No one can fully, if at all, enjoy any right that is supposedly protected by society if he or she lacks the essentials for a reasonably healthy and active life. Deficiencies in the means of subsistence can be just as fatal, incapacitating, or painful as violations of physical security. The resulting damage or death can at least as decisively prevent the enjoyment of any right as can the effects of security violations. Any form of malnutrition, or fever due to exposure, that causes severe and irreversible brain damage, for example, can effectively prevent the exercise of any right requiring clear thought and may, like brain injuries caused by assault, profoundly disturb personality. And, obviously, any fatal deficiencies end all possibility of the enjoyment of rights as firmly as an arbitrary execution.
Indeed, prevention of deficiencies in the essentials for survival is, if anything, more basic than prevention of violations of physical security. People who lack protection against violations of their physical security can, if they are free, fight back against their attackers or flee, but people who lack essentials, such as food, because of forces beyond their control, often can do nothing and are on their own utterly helpless.16
The scope of subsistence rights must not be taken to be broader than it is. In particular, this step of the argument does not make the following absurd claim: since death and serious illness prevent or interfere with the enjoyment of rights, everyone has a basic right not to be allowed to die or to be seriously ill. Many causes of death and illness are outside the control of society, and many deaths and illnesses are the result of very particular conjunctions of circumstances that general social policies cannot control. But it is not impractical to expect some level of social organization to protect the minimal cleanliness of air and water and to oversee the adequate production, or import, and the proper distribution of minimal food, clothing, shelter, and elementary health care. It is not impractical, in short, to expect effective management, when necessary, of the supplies of the essentials of life. So the argument is: when death and serious illness could be prevented by different social policies regarding the essentials of life, the protection of any human right involves avoidance of fatal or debilitating deficiencies in these essential commodities. And this means fulfilling subsistence rights as basic rights. This is society’s business because the problems are serious and general. This is a basic right because failure to deal with it would hinder the enjoyment of all other rights.

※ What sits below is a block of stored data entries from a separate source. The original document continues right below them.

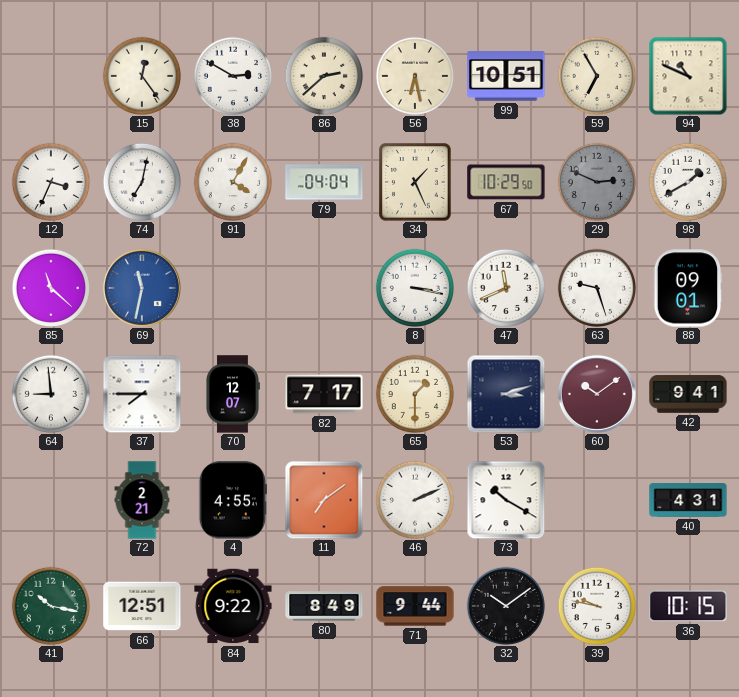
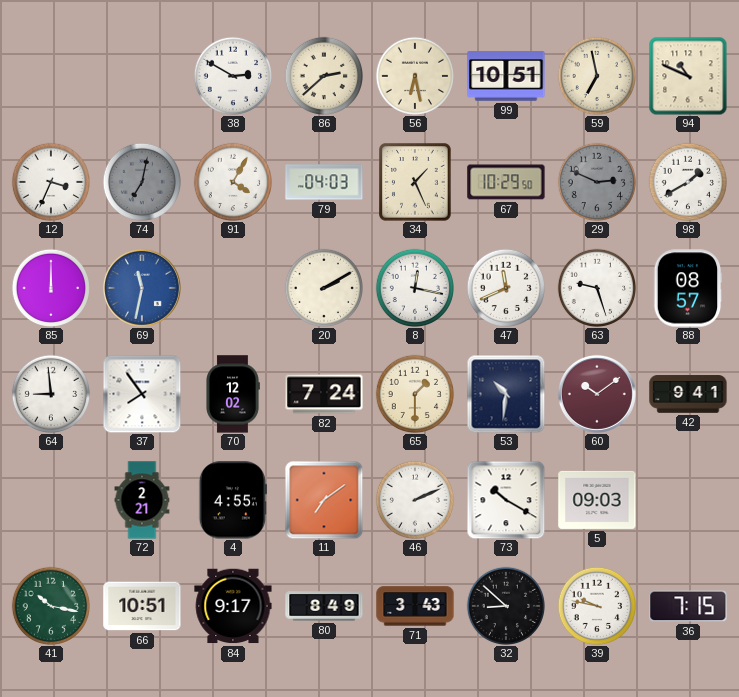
15: 12:24 -> none
59: 6:55 -> 6:58
74 dial: white -> grey
79: 04:04 -> 04:03
85: 11:22 -> 12:00
20: none -> 2:10
8: 3:17 -> 12:17
88: 09:01 -> 08:57
37: 7:45 -> 7:54
70: 12:07 -> 12:02
82: 7:17 -> 7:24
53: 3:12 -> 10:31
5: none -> 09:03
40: 4:31 -> none
66: 12:51 -> 10:51
84: 9:22 -> 9:17
71: 9:44 -> 3:43
32: 10:09 -> 8:52
36: 10:15 -> 7:15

Thus, the same considerations that establish that security rights are basic for everyone also support the conclusion that subsistence rights are basic for everyone. It is not being claimed or assumed that security and subsistence are parallel in all, or even very many, respects. The only parallel being relied upon is that guarantees of security and guarantees of subsistence are equally essential to providing for the actual exercise of any other rights. As long as security and subsistence are parallel in this respect, the argument applies equally to both cases, and other respects in which security and subsistence are not parallel are irrelevant.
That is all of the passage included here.